Optimisation


We perform several optimisations:

language level
  compiler:  macro
  code generator:  primitives

code generation
  a = a + 1  -> incv.a, decv.a (already support in Sx1)
  jmp to jmp -> short
  jmp to ret -> ret
  != p 0     -> p
  (if (= a 0) x y) -> (if a y x)
  (if (= a 0) x)   -> if a skip x

instruction set level
  extend instructions: ldxv stxv seqi jne
  change compiler to use seqi
  ldxv stxv jne can be done at code generator

microarchitecture level  sx2

benchmark programs

  nut.txt    basic compiler
  nos2.txt   send/receive 100 messages

why?

these two programs represent normal load of work in this project: compiling programs, running operating systems.

set up of benchmark

nut.txt  will compile itself.
nos2.txt run producer/consumer sending/receiving 100 messages with 200 task switches.

How?

Run benchmarks, collect profiles consisted of
1 frequency of instruction used
2 frequency of each line of program used

1 let us know what instruction to improve
2 let us know where the program spend its time

<explain nut.obj gen2.obj nsim32 sx1p noss>
<nsim32 should be renamed to nvm, and sx1p to sx>

baseline

this is the profile of nut.txt.  running "sx1p nuts.obj < nut.txt"  (base)
base nut-compiler, compiling nut-compiler

number of instruction (x1000) used in functions

!=         738
and        963
str=      4414
getName    416
install   1456
       -------
          7987

total 8585

Conclusion of the baseline

str= consume 50% of cycle.  follows by install, !=, and, getName. all these sum up to 93% of total

We should do the following:
1 support str= in machine code
2 change symbol table algorithm

this is the profile of nos2.txt

number of instruction used in functions (anything less than 1000 is not shown)


!=         1993
or         1295
ei/di      1194
getNext    1992
setNext    2020
setPrev    2020
appendDL   3413
deleteDL   2700
setValue   3005
switchp    3804
findmail   3465
send       3267
receive    2772
produce    1581
consume    1395
       --------
          35916
 
sum to 82% of total

total 43580

mostly accessing data structure in the form (vec a n) (setv a n)  where a is local, n is constant

Macro

how to do macro

nut-compiler (nut.txt) is modified to expand macro (nut4.txt).  The compiler itself (the target) has changed almost all the access functions to be the macros (nutm.txt).  The compiler, nut4.txt, is used to compile the macroed compiler (nutm.txt).  Then the macroed compiler is used to compile the original, nut.txt for benchmarking.  This is the steps of the work.

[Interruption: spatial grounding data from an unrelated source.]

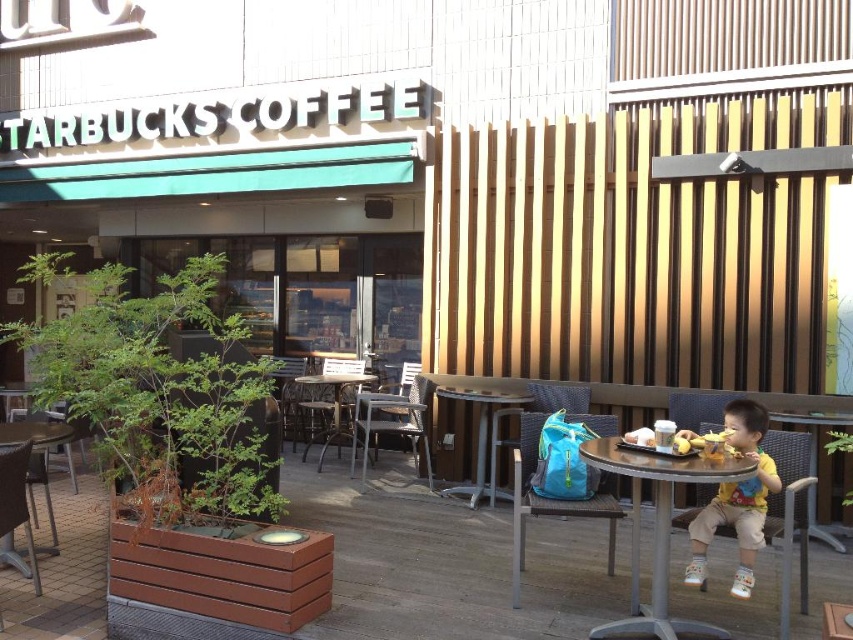 Question: Considering the real-world distances, which object is closest to the rattan chair at left?

Choices:
 (A) wooden table at lower left
 (B) blue fabric backpack at center
 (C) matte brown table at center

Answer: (A)

Question: Among these objects, which one is farthest from the camera?

Choices:
 (A) metallic silver table at lower right
 (B) yellow cotton shirt at lower right
 (C) metallic silver table at center
 (D) blue fabric backpack at center

Answer: (C)

Question: Does metallic silver table at lower right appear under metallic silver table at center?

Choices:
 (A) no
 (B) yes

Answer: (B)

Question: Estimate the real-world distances between objects in this image. Which object is closer to the matte brown table at center?

Choices:
 (A) metallic silver table at center
 (B) blue fabric backpack at center

Answer: (B)

Question: Where is rattan chair at left located in relation to wooden table at lower left in the image?

Choices:
 (A) left
 (B) right

Answer: (B)

Question: Does metallic silver table at lower right have a smaller size compared to matte brown chair at center?

Choices:
 (A) yes
 (B) no

Answer: (A)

1 nsim32 nut.obj < nut4.txt > nut4.obj

produce the compiler that can expand macro.

2 nsim32 nut4.obj < nutm.txt > nutm.obj

this compiler is used to compile the macroed compiler.

3 nsim32 gen2.obj < nutm.obj > nutms.obj

and generate code from it.  The final executable code is the compiler with most access functions inlined, nutms.obj.  We use this compiler to compile the original nut-compiler to collect profiling statistics.

4 sx1p nutms.obj < nut.txt

The second benchmark is similar. First, compile the macroed-nos, nos2m.txt.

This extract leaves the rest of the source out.